> **Listed entries**
┄┄┄┄┄┄┄┄┄┄
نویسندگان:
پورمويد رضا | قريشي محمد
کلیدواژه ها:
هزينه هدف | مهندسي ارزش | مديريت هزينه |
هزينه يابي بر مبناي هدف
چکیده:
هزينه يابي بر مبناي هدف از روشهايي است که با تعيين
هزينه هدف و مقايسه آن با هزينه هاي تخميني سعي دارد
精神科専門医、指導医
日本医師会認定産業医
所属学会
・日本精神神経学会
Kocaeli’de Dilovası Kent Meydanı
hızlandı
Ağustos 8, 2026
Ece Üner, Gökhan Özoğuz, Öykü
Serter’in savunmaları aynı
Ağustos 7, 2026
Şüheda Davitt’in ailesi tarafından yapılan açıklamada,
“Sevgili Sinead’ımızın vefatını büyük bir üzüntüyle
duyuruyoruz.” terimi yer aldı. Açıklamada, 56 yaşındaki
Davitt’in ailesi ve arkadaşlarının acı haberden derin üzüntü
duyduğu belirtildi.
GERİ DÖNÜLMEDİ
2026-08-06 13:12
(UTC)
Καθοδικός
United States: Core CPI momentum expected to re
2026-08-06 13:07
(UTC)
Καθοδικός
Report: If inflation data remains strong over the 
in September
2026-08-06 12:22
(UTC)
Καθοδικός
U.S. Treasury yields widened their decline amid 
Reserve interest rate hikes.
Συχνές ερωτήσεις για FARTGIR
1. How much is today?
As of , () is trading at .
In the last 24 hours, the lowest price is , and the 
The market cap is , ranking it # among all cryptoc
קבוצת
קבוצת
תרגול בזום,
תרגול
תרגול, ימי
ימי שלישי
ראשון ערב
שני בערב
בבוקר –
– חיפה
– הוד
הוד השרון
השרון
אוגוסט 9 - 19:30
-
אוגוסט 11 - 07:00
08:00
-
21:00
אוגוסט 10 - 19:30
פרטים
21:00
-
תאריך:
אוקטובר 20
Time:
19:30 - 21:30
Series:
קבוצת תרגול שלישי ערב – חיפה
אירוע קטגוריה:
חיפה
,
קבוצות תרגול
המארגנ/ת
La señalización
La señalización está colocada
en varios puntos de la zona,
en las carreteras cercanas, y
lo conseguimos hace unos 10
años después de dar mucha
┄┄┄┄┄┄┄┄┄┄
Your reply should contain each entry, copied without alteration.

> **Exercise output**
نویسندگان:
پورمويد رضا | قريشي محمد
کلیدواژه ها:
هزينه هدف | مهندسي ارزش | مديريت هزينه |
هزينه يابي بر مبناي هدف
چکیده:
هزينه يابي بر مبناي هدف از روشهايي است که با تعيين
هزينه هدف و مقايسه آن با هزينه هاي تخميني سعي دارد
精神科専門医、指導医
日本医師会認定産業医
所属学会
・日本精神神経学会
Kocaeli’de Dilovası Kent Meydanı
hızlandı
Ağustos 8, 2026
Ece Üner, Gökhan Özoğuz, Öykü
Serter’in savunmaları aynı
Ağustos 7, 2026
Şüheda Davitt’in ailesi tarafından yapılan açıklamada,
“Sevgili Sinead’ımızın vefatını büyük bir üzüntüyle
duyuruyoruz.” terimi yer aldı. Açıklamada, 56 yaşındaki
Davitt’in ailesi ve arkadaşlarının acı haberden derin üzüntü
duyduğu belirtildi.
GERİ DÖNÜLMEDİ
2026-08-06 13:12
(UTC)
Καθοδικός
United States: Core CPI momentum expected to re
2026-08-06 13:07
(UTC)
Καθοδικός
Report: If inflation data remains strong over the 
in September
2026-08-06 12:22
(UTC)
Καθοδικός
U.S. Treasury yields widened their decline amid 
Reserve interest rate hikes.
Συχνές ερωτήσεις για FARTGIR
1. How much is today?
As of , () is trading at .
In the last 24 hours, the lowest price is , and the 
The market cap is , ranking it # among all cryptoc
קבוצת
קבוצת
תרגול בזום,
תרגול
תרגול, ימי
ימי שלישי
ראשון ערב
שני בערב
בבוקר –
– חיפה
– הוד
הוד השרון
השרון
אוגוסט 9 - 19:30
-
אוגוסט 11 - 07:00
08:00
-
21:00
אוגוסט 10 - 19:30
פרטים
21:00
-
תאריך:
אוקטובר 20
Time:
19:30 - 21:30
Series:
קבוצת תרגול שלישי ערב – חיפה
אירוע קטגוריה:
חיפה
,
קבוצות תרגול
המארגנ/ת
La señalización
La señalización está colocada
en varios puntos de la zona,
en las carreteras cercanas, y
lo conseguimos hace unos 10
años después de dar mucha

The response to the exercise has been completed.